Microsoft Windows 10 (MD-101) Practice Test
In late January I bought a Microsoft certification exam voucher with a free retake exam and a one-year expiration date. I still haven’t taken the Windows 10 (MD-100) exam, the voucher expires in less than two months, and the clock is ticking down. With that in mind, I bought the Vue Pearson official practice test for $66 with a 40% discount.
AMD RYZEN 7 2700
The second processor that I bought and already installed in my PC was the Ryzen 7 2700 for $140 USD. A $300 USD processor when it first came out two years ago. Since the Ryzen 3000-series processors came out earlier this year, the 2700 price varied from $170 USD to $190 USD. The price dropped to $140 USD at Amazon on Thanksgiving Day. I ordered it, got it on Saturday, and overclocked at 3.9GHz on Sunday.
Why did I pre-order the Athlon 3000G, a 2-core/4-thread processor, and then ordered the Ryzen 7 2700, an 8-core/16-thread processor, for my PC?
After six months with the Athlon 200GE overclocked to 3.8GHz, I needed a beefier processor to handle Davinci Resolve for editing 1080p video and perhaps 4K video in the future. Davinci Resolve was the only program I had that could push the 200GE to its limit. A limit that I’ve been noticing for several months since I switched over from Movavi. A five-minute video now renders in less than a minute with 16 threads instead of ten minutes with four threads.
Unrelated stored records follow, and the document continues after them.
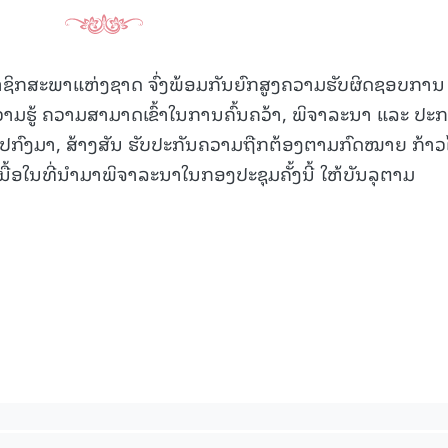
ມາຊິກສະພາແຫ່ງຊາດ ຈົ່ງພ້ອມກັນຍົກສູງຄວາມຮັບຜິດຊອບການ
ວາມຮູ້ ຄວາມສາມາດເຂົ້າໃນການຄົ້ນຄວ້າ, ພິຈາລະນາ ແລະ ປະ
ງໄປກົງມາ, ສ້າງສັນ ຮັບປະກັນຄວາມຖືກຕ້ອງຕາມກົດໝາຍ ກ້າວ
ື້ອໃນທີ່ນໍາມາພິຈາລະນາໃນກອງປະຊຸມຄັ້ງນີ້ ໃຫ້ບັນລຸຕາມ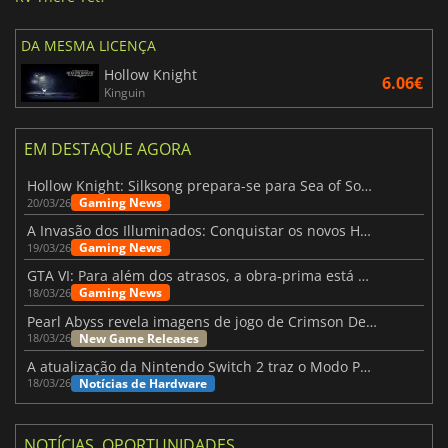
DA MESMA LICENÇA
Hollow Knight
6.06€
Kinguin
EM DESTAQUE AGORA
Hollow Knight: Silksong prepara-se para Sea of Sorrow com um patch
Gaming News
20/03/26
A Invasão dos Illuminados: Conquistar os novos Helldivers 2 Atualização!
Gaming News
19/03/26
GTA VI: Para além dos atrasos, a obra-prima está quase a chegar
Gaming News
18/03/26
Pearl Abyss revela imagens de jogo de Crimson Desert para a PS5
New Game Releases
18/03/26
A atualização da Nintendo Switch 2 traz o Modo Portátil aos jogos mais antigos da Switch
Notícias de Hardware
18/03/26
NOTÍCIAS, OPORTUNIDADES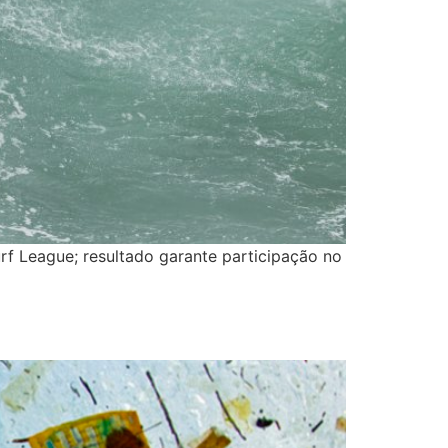
rf League; resultado garante participação no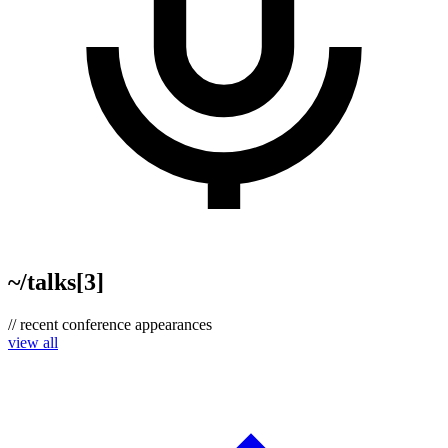
~/
talks
[
3
]
// recent conference appearances
view all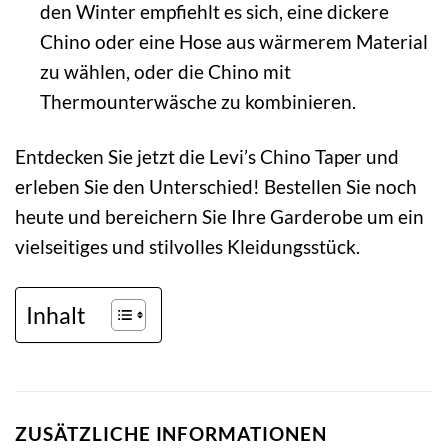
den Winter empfiehlt es sich, eine dickere
Chino oder eine Hose aus wärmerem Material
zu wählen, oder die Chino mit
Thermounterwäsche zu kombinieren.
Entdecken Sie jetzt die Levi’s Chino Taper und
erleben Sie den Unterschied! Bestellen Sie noch
heute und bereichern Sie Ihre Garderobe um ein
vielseitiges und stilvolles Kleidungsstück.
Inhalt
ZUSÄTZLICHE INFORMATIONEN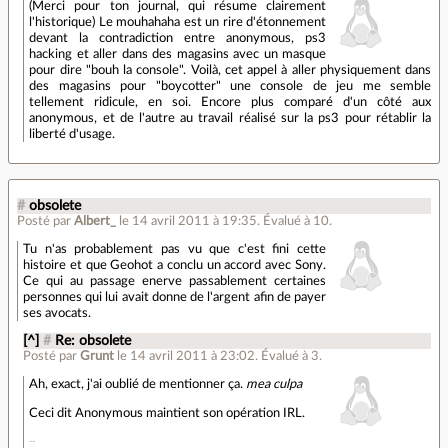
(Merci pour ton journal, qui résume clairement
l'historique) Le mouhahaha est un rire d'étonnement
devant la contradiction entre anonymous, ps3
hacking et aller dans des magasins avec un masque
pour dire "bouh la console". Voilà, cet appel à aller physiquement dans
des magasins pour "boycotter" une console de jeu me semble
tellement ridicule, en soi. Encore plus comparé d'un côté aux
anonymous, et de l'autre au travail réalisé sur la ps3 pour rétablir la
liberté d'usage.
#
obsolete
Posté par
Albert_
le 14 avril 2011 à 19:35
.
Évalué à
10
.
Tu n'as probablement pas vu que c'est fini cette
histoire et que Geohot a conclu un accord avec Sony.
Ce qui au passage enerve passablement certaines
personnes qui lui avait donne de l'argent afin de payer
ses avocats.
[^]
#
Re: obsolete
Posté par
Grunt
le 14 avril 2011 à 23:02
.
Évalué à
3
.
Ah, exact, j'ai oublié de mentionner ça.
mea culpa
Ceci dit Anonymous maintient son opération IRL.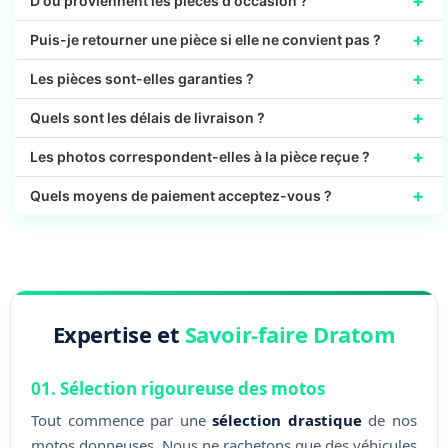
+
D'où proviennent les pièces d'occasion ?
+
Puis-je retourner une pièce si elle ne convient pas ?
+
Les pièces sont-elles garanties ?
+
Quels sont les délais de livraison ?
+
Les photos correspondent-elles à la pièce reçue ?
+
Quels moyens de paiement acceptez-vous ?
Expertise et
Savoir-faire Dratom
01. Sélection rigoureuse des motos
Tout commence par une
sélection drastique
de nos
motos donneuses. Nous ne rachetons que des véhicules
As for the 3000G, I’m planning to test it against the 200GE in future YouTube videos. Most reviews for the 3000G noted a 10% performance increase over the 200GE at base clock speeds. Note that the 3000G clocks in 300MHz faster than the 200GE. What if both processors overclocked at the same speed? In my video covering the 3000G announcement, I predicted that the performance gain would be minimal at best.
Other than these three deals, I didn’t find much in the way of great deals on Amazon and Newegg. That’s almost as bad as going to Fry’s Electronics on Black Friday.